WORK TO COMPLETE
Go through the following listing and count each line that contains the string "の鑑定コーナーに出演"; the answer is that number alone.
START DATA IN THIS EXERCISE
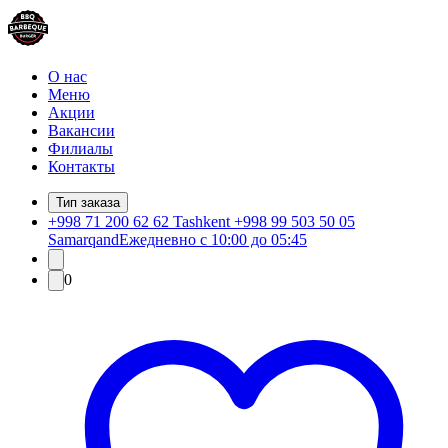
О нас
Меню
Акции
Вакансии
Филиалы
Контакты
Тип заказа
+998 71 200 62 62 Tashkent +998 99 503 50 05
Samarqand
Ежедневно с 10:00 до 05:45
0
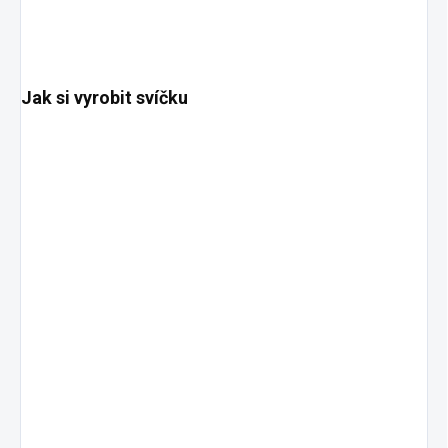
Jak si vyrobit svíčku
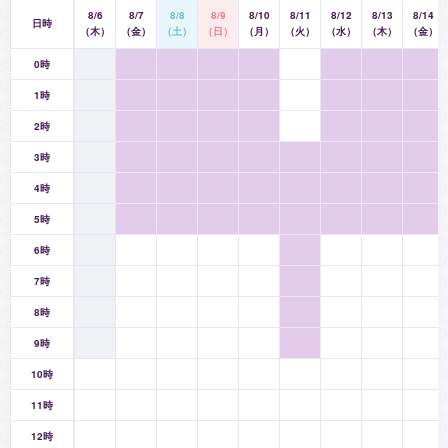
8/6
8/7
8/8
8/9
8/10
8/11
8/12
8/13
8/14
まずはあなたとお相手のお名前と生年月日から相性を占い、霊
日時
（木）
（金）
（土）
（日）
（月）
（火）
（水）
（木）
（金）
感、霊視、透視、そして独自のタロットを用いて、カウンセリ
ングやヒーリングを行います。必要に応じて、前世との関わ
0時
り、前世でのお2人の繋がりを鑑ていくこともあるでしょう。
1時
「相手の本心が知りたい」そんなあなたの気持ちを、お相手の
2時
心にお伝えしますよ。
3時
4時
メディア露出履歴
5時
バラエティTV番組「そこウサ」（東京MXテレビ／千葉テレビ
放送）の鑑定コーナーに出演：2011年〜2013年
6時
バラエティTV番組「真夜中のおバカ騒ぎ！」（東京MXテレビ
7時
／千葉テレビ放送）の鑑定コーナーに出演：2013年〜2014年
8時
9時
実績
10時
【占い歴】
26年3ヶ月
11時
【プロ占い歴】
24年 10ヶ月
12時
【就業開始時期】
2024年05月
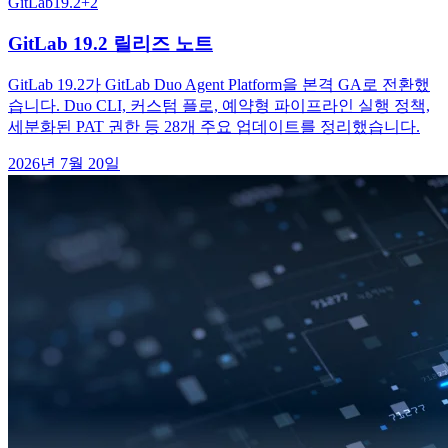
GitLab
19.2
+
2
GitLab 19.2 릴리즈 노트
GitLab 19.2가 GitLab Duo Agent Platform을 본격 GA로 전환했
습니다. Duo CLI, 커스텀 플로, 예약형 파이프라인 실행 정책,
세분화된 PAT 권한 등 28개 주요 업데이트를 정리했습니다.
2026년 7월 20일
END DATA IN THIS EXERCISE
START DATA IN THIS EXERCISE
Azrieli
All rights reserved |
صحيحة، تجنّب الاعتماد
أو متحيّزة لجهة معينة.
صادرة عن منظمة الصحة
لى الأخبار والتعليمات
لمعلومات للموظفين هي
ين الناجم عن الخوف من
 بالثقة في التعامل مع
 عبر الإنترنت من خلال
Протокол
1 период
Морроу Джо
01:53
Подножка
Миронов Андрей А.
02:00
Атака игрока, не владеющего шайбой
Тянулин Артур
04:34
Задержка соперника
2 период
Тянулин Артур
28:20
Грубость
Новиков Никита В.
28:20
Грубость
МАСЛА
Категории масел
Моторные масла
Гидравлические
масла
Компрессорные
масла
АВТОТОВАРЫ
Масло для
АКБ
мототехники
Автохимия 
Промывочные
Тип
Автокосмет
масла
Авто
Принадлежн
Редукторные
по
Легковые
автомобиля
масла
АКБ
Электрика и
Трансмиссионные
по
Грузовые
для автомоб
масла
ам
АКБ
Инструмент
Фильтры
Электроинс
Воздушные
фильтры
END DATA IN THIS EXERCISE
START DATA IN THIS EXERCISE
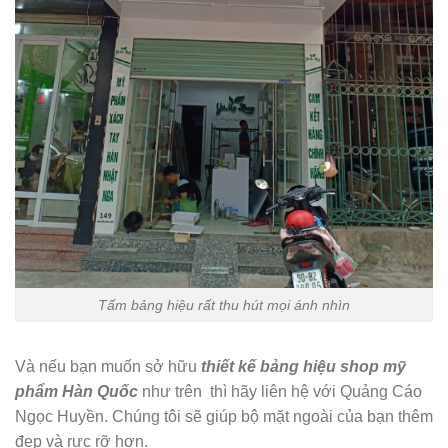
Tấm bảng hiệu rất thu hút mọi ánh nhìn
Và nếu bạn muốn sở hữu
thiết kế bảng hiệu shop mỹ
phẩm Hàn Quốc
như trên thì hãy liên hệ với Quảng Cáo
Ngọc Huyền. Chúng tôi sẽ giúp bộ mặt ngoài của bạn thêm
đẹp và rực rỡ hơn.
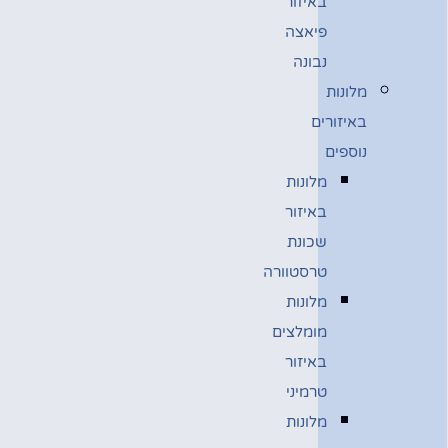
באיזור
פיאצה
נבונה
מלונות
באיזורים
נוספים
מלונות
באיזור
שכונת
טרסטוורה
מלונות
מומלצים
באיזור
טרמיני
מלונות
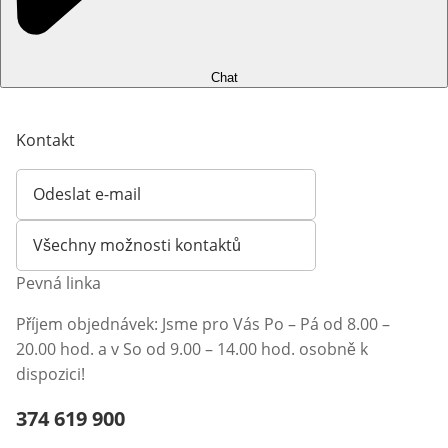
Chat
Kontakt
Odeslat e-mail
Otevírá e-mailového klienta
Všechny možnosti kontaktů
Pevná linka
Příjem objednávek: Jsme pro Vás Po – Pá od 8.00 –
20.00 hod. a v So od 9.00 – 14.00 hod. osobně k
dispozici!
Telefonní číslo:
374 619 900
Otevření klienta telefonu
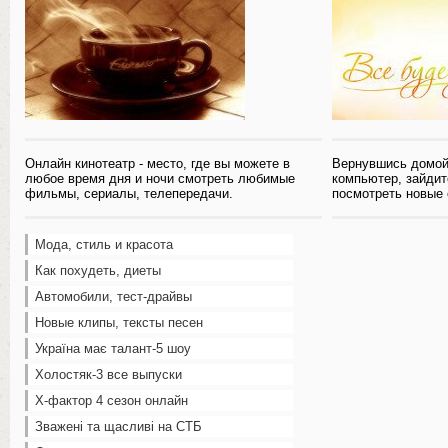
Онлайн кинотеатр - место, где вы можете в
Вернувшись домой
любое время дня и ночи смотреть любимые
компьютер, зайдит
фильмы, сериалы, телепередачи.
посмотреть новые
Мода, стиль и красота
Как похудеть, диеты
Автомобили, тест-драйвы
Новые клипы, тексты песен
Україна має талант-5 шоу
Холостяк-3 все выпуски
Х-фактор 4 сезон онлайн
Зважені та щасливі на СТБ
END DATA IN THIS EXERCISE
RESPONSE
2